Page layout parsing data:
== == ==
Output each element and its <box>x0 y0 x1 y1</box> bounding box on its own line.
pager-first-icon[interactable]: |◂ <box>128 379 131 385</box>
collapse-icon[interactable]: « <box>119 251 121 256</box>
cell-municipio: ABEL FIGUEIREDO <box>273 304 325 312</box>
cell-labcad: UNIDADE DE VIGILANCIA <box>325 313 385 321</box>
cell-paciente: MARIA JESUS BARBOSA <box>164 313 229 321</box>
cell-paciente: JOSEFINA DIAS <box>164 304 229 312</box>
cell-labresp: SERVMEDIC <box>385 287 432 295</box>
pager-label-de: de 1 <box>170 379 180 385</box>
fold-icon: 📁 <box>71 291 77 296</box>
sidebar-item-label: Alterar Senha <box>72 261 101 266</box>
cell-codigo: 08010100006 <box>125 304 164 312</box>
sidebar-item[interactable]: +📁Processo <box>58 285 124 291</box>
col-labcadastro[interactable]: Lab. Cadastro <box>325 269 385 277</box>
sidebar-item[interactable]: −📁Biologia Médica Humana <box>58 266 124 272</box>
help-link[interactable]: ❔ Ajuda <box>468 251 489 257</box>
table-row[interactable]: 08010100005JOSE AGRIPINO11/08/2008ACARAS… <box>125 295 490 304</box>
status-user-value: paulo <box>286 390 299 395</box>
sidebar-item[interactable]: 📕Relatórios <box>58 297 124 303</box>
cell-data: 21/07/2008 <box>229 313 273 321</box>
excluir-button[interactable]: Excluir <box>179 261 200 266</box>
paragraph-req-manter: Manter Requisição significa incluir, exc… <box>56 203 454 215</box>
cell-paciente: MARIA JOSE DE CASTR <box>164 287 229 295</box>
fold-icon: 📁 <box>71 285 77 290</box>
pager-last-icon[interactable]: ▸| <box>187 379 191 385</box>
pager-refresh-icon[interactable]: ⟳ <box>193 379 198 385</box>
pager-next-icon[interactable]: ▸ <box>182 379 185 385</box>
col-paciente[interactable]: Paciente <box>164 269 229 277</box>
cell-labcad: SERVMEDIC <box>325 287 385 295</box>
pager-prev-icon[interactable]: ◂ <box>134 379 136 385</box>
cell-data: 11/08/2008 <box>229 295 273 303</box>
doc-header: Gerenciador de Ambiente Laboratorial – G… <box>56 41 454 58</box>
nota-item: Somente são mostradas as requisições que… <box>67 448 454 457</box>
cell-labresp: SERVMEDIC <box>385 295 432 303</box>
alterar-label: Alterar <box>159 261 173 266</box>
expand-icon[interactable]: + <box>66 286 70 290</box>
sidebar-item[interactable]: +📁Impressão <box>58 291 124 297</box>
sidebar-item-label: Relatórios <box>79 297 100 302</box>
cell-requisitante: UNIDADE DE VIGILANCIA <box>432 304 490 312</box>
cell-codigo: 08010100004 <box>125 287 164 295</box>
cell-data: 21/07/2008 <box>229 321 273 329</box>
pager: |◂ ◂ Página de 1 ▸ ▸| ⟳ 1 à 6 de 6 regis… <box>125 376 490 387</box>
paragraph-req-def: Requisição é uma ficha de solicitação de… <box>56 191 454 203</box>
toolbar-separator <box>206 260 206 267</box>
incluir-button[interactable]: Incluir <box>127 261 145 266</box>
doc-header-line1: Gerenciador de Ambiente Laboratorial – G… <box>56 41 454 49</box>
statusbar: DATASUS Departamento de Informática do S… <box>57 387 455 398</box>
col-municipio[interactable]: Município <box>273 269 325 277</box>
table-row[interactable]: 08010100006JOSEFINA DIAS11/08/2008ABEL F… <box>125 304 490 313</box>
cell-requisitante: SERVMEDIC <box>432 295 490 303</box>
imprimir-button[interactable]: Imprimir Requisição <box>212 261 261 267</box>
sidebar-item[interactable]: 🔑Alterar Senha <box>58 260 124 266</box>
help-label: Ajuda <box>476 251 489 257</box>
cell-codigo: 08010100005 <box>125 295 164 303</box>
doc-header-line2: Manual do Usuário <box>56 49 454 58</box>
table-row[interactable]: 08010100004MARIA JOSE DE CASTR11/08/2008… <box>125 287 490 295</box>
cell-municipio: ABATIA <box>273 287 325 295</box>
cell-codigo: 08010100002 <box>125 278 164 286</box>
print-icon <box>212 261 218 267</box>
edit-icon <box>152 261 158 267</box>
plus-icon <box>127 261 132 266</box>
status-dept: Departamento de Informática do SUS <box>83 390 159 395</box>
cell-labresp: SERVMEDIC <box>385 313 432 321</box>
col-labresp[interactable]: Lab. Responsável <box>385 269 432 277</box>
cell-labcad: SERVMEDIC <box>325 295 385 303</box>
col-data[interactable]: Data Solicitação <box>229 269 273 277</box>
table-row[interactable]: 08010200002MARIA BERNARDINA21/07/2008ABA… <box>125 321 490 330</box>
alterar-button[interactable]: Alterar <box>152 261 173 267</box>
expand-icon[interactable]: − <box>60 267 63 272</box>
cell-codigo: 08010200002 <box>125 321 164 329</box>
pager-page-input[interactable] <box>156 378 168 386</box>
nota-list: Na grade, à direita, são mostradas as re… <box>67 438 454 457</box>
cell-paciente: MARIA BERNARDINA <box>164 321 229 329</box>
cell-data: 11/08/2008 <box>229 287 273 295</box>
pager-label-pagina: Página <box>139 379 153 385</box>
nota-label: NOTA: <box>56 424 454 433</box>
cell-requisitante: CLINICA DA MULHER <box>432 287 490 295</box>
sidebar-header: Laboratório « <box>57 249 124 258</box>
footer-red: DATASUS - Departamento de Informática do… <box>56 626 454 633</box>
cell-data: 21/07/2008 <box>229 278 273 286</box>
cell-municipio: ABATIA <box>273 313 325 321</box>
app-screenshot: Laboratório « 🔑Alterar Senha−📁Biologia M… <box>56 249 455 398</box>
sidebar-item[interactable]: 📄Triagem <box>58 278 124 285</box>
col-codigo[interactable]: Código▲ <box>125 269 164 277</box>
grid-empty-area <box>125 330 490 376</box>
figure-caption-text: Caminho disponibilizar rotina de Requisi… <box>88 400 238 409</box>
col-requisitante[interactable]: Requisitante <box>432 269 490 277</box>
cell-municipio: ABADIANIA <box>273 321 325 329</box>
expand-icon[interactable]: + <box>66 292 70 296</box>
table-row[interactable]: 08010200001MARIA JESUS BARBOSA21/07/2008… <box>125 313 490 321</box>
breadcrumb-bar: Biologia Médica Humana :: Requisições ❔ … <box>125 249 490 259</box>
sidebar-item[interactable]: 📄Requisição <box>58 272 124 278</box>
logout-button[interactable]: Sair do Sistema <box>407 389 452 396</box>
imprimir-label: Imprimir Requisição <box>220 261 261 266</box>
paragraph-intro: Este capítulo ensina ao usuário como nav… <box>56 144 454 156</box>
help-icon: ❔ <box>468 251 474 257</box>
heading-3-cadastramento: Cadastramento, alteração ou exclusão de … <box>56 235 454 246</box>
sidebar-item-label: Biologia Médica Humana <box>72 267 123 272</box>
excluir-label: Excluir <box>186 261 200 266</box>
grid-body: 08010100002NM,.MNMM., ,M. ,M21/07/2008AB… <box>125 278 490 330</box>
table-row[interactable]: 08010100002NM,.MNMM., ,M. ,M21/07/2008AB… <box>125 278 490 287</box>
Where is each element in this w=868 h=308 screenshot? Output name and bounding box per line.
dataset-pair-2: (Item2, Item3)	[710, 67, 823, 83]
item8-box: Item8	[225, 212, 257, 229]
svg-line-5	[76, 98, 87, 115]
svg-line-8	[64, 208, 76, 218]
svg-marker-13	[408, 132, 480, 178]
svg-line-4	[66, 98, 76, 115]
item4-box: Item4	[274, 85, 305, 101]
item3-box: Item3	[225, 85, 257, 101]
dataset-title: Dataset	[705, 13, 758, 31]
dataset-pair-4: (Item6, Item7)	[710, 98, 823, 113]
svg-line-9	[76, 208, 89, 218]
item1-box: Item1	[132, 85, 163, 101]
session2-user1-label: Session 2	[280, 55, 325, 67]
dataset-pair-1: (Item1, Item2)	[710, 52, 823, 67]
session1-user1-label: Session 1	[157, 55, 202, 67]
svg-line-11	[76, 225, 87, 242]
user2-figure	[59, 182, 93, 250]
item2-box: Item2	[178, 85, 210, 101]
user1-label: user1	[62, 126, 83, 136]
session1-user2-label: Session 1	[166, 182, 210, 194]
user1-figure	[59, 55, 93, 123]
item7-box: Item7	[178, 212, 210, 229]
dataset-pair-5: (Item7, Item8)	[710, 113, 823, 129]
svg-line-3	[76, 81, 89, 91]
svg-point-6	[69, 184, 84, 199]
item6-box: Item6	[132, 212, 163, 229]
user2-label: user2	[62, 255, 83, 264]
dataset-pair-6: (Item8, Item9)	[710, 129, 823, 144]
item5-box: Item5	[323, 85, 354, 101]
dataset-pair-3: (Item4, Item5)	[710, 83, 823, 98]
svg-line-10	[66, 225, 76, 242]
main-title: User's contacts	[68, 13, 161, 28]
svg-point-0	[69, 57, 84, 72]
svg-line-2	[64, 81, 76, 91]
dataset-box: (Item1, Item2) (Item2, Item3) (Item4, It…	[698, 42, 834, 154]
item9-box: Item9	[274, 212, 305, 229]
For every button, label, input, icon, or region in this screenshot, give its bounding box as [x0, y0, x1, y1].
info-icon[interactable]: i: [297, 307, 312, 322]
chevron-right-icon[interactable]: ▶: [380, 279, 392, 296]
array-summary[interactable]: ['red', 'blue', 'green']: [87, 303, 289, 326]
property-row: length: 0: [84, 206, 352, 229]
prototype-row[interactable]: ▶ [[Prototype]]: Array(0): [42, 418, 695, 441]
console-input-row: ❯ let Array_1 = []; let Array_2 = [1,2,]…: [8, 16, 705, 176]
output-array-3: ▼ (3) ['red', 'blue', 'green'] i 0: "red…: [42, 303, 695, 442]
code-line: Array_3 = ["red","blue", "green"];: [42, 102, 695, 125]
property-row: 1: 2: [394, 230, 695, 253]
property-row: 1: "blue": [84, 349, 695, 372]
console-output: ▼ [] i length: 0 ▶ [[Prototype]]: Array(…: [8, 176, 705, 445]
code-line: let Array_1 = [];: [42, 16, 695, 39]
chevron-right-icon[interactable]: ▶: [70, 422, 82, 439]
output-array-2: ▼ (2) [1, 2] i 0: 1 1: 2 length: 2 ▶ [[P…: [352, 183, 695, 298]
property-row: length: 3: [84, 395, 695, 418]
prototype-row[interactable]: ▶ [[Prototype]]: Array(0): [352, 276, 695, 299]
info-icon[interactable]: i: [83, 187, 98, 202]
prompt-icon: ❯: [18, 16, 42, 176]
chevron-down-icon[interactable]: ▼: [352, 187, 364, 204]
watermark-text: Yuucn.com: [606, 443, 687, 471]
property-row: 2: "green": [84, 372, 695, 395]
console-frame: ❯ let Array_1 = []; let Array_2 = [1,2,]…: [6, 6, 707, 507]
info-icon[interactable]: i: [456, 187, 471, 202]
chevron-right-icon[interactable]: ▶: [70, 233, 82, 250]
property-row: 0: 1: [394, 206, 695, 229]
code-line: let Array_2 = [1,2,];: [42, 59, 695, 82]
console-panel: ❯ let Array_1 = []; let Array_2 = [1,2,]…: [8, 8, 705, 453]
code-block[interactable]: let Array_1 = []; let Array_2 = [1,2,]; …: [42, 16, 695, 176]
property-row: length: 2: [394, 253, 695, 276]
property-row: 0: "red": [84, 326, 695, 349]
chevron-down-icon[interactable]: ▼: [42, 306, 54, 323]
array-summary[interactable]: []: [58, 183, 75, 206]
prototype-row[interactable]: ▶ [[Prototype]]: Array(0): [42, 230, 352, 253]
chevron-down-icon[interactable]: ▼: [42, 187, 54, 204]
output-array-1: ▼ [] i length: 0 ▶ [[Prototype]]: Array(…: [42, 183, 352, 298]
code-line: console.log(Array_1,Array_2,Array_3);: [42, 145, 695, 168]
== == ==
- [To do]: After checking the entries, state how many lines contain "Médica", and write nothing but the number.

- [Output of the task]: 3